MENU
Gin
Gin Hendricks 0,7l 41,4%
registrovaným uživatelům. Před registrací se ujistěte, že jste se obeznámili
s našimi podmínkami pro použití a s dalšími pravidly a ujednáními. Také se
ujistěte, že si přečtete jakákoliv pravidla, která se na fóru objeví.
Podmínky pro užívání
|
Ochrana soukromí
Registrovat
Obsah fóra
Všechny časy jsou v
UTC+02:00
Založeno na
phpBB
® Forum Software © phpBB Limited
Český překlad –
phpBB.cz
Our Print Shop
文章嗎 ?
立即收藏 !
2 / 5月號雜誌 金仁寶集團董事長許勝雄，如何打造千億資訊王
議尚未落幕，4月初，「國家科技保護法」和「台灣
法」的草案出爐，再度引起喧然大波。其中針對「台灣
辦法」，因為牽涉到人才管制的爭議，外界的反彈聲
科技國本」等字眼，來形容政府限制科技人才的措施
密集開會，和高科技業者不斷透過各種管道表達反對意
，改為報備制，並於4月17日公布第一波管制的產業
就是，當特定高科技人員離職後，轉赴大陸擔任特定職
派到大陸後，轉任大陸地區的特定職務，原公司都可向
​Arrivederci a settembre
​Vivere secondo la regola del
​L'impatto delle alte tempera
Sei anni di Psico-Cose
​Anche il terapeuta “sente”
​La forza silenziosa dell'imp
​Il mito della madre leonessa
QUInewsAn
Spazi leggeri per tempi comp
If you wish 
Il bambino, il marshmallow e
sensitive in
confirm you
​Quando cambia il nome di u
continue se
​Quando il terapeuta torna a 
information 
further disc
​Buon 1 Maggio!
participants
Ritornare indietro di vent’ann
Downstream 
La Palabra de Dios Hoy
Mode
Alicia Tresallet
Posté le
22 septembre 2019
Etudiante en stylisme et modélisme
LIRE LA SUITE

==

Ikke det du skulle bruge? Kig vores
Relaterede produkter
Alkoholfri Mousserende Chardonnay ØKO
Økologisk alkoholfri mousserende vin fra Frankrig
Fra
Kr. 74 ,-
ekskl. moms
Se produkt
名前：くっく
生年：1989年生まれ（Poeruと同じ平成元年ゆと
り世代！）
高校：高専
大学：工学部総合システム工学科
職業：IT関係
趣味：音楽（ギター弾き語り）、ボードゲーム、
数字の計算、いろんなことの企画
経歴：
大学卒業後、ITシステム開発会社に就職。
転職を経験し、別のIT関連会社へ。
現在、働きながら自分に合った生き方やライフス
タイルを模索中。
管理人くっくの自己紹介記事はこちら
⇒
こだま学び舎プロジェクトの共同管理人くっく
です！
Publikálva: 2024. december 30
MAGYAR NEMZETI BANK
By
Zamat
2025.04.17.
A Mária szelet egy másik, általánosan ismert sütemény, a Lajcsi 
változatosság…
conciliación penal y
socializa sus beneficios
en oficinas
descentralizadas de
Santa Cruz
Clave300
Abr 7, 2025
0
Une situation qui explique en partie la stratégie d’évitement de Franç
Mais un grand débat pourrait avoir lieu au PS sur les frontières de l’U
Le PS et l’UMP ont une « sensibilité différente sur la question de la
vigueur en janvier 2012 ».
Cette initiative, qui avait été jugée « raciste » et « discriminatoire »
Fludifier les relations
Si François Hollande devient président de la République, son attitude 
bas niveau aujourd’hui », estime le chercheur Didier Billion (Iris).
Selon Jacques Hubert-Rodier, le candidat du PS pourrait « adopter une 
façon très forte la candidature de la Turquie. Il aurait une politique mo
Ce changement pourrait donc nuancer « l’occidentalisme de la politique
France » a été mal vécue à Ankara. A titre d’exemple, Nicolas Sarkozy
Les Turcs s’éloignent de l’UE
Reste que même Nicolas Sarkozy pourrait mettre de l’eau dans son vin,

**WHAT YOU HAVE TO DO**
Where does the word "pourrait" show up in the material? Copy out each line that has it.

**FINISHED TASK**
Mais un grand débat pourrait avoir lieu au PS sur les frontières de l’U
Selon Jacques Hubert-Rodier, le candidat du PS pourrait « adopter une 
Ce changement pourrait donc nuancer « l’occidentalisme de la politique
Reste que même Nicolas Sarkozy pourrait mettre de l’eau dans son vin,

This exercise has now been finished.